Define exclusions to exclude specific directories and files from being migrated. You can use the following exclusion types:

Exclusion typeDescription
RegexEnter regular expression (regex) patterns for file and directory names (of either Java PCRE, Automata, or GLOB type). Filepaths that match the regex are excluded.
File sizeEnter a number and select the file size unit (bytes, GiB, and so on). Files larger than the value are excluded.
DateSelect a date and time (Coordinated Universal Time (UTC)) from when file changes should be excluded from migrations. Files modified on or after the date and time are excluded.

Default exclusions#

Data Migrator automatically applies default exclusions to specific filesystems depending on the platform. For example, Azure Data Lake Storage (ADLS) Gen2 filesystem types have a maximum individual file size limit of 4.55TiB, and any files larger are automatically excluded.

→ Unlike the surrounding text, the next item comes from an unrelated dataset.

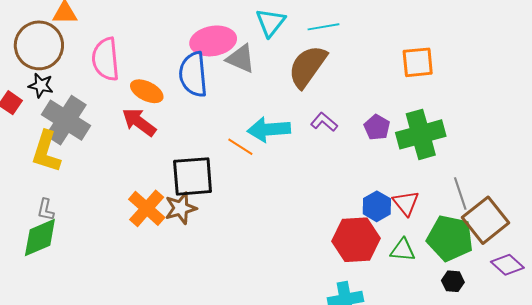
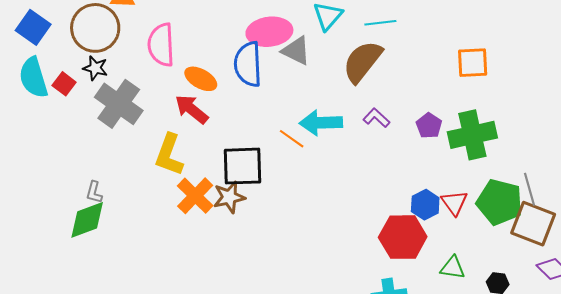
yellow L-shape: (46, 152) -> (169, 155), moved
gray line: (460, 193) -> (530, 189), moved
brown square: (486, 220) -> (533, 224), turned -33
green pentagon: (450, 238) -> (500, 202), moved
green triangle: (403, 250) -> (453, 268), moved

You can remove default exclusions from the migration, but not from the system or the exclusion templates list.

Hadoop Distributed File System (HDFS)#

The default exclusions are:

ExclusionExclusion typeDescription
(/|/.*/)..COPYING$.*Regex (Automata)HDFS copying files
(/|/.*/)\\.hive-staging.*Regex (Automata)Hive staging directories
(/|/.*/)\\.spark-staging-.*Regex (Automata)Spark staging directories
(/|/.*/)_temporary.*Regex (Automata)Spark temporary directories
(/|/.*/)\\.Trash(/.*)?Regex (Automata)HDFS trash directories
(/|/.*/)\\.snapshot(/.*)?Regex (Automata)HDFS Snapshot directories

The Hive or Spark directories are used to stage temporary files during Hive or Spark jobs. These are automatically deleted by Hive or Spark after use, and are excluded by default to avoid the migration of unnecessary data.

The HDFS Snapshot and trash directories are (generally) only relevant to the local cluster and excluded to avoid migration of unnecessary data.

Azure Data Lake Storage (ADLS) Gen2#

The default exclusions are:

ExclusionExclusion typeDescription
[.|\\/]$Regex (JAVA_PCRE)File names cannot end with . or ' '
.*([^\\/]*\\/){255,}.*Regex (Automata)Blob names cannot exceed 254 path segments
.{1025,}Regex (JAVA_PCRE)File name length cannot exceed 1024
5 TBFile sizeFile size cannot exceed 5TB

These exclusions cover many of the limitations set by ADLS Gen2 directory and file naming rules.

Google Cloud Storage#

The default exclusions are:

ExclusionExclusion typeDescription
.*[\r\n].*Regex (Automata)File name cannot contain carriage return or line feeds
.{1025,}Regex (JAVA_PCRE)File name length cannot exceed 1024
\\.\\.?Regex (Automata)File name cannot be named . or ..
16 TBFile sizeFile size cannot exceed 16TB

These exclusions cover the limitations set by Google Cloud object naming guidelines.

Configure exclusions#

You can define additional exclusions which you can apply to specific migrations to ignore any matching content.

You can configure exclusions with the UI or the CLI.

Configure exclusions with the UI#

Define and assign exclusions to new or existing migrations.

Add new exclusions#

Adding exclusions to an existing migration changes the future actions performed for that migration, but doesn't affect previously migrated content. To add new exclusions:

  1. Under Migrations, select Exclusion Templates.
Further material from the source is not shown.